Les astronomes ont utilisé une intense rafale d’ondes radio provenant d’une galaxie voisine pour inspecter le halo de gaz entourant notre propre galaxie de la Voie lactée. Les scientifiques ont étudié la manière dont la lumière de la soi-disant rafale radio rapide, ou FRB, était dispersée lorsqu’elle voyageait depuis l’espace lointain et dans notre galaxie afin d’estimer la quantité de matière résidant dans le halo de la galaxie. C’est un peu comme faire briller une lampe de poche à travers le brouillard pour voir l’épaisseur du nuage ; plus il y a de matière, plus la lumière se dispersera.

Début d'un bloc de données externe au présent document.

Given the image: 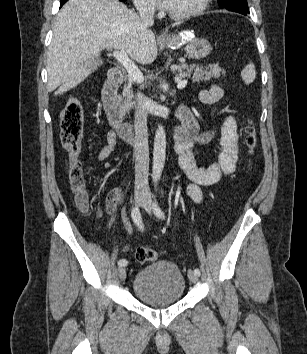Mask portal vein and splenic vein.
<instances>
[{"instance_id":"portal-vein-and-splenic-vein-1","label":"portal vein and splenic vein","mask_w":307,"mask_h":354,"mask_svg":"<svg viewBox=\"0 0 307 354\" xmlns=\"http://www.w3.org/2000/svg\"><path fill=\"white\" fill-rule=\"evenodd\" d=\"M113 56L127 70L130 79L137 83H142L144 81L143 74L135 65V63L129 59L128 55L123 49L120 51H113ZM175 81L177 82L178 89H183L187 85V80L185 79L181 80L179 78H175Z\"/></svg>"}]
</instances>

Les résultats montrent que notre galaxie contient beaucoup moins de matière « régulière » ou baryonique (le même type de matière qui compose les étoiles, les planètes et les êtres vivants) que prévu. Ceci, à son tour, soutient les théories selon lesquelles la matière est régulièrement projetée hors des galaxies par de puissants vents stellaires, des étoiles qui explosent et alimentent activement ou accrètent des trous noirs supermassifs.
« Ces résultats soutiennent fortement les scénarios prédits par les simulations de formation de galaxies où les processus de rétroaction expulsent la matière des halos des galaxies », a déclaré Vikram Ravi, professeur adjoint d’astronomie à Caltech, qui a présenté les résultats le 9 janvier lors de la 241e réunion de l’American Astronomical Society (AAS) à Seattle. « C’est fondamental pour la formation des galaxies, où la matière est acheminée et expulsée des galaxies par cycles », explique Ravi.
Les dernières conclusions, soumises à Le Journal Astrophysique, font partie d’une multitude de nouveaux résultats du Deep Synoptic Array (DSA) de Caltech, une collection d’antennes paraboliques situées dans le haut désert de l’observatoire radio d’Owens Valley, à l’est des montagnes de la Sierra Nevada en Californie. Le but du DSA est de découvrir et d’étudier les FRB, de mystérieux flashs d’ondes radio qui proviennent généralement des profondeurs du cosmos. Le premier FRB a été découvert en 2007 et des centaines sont maintenant observés chaque année.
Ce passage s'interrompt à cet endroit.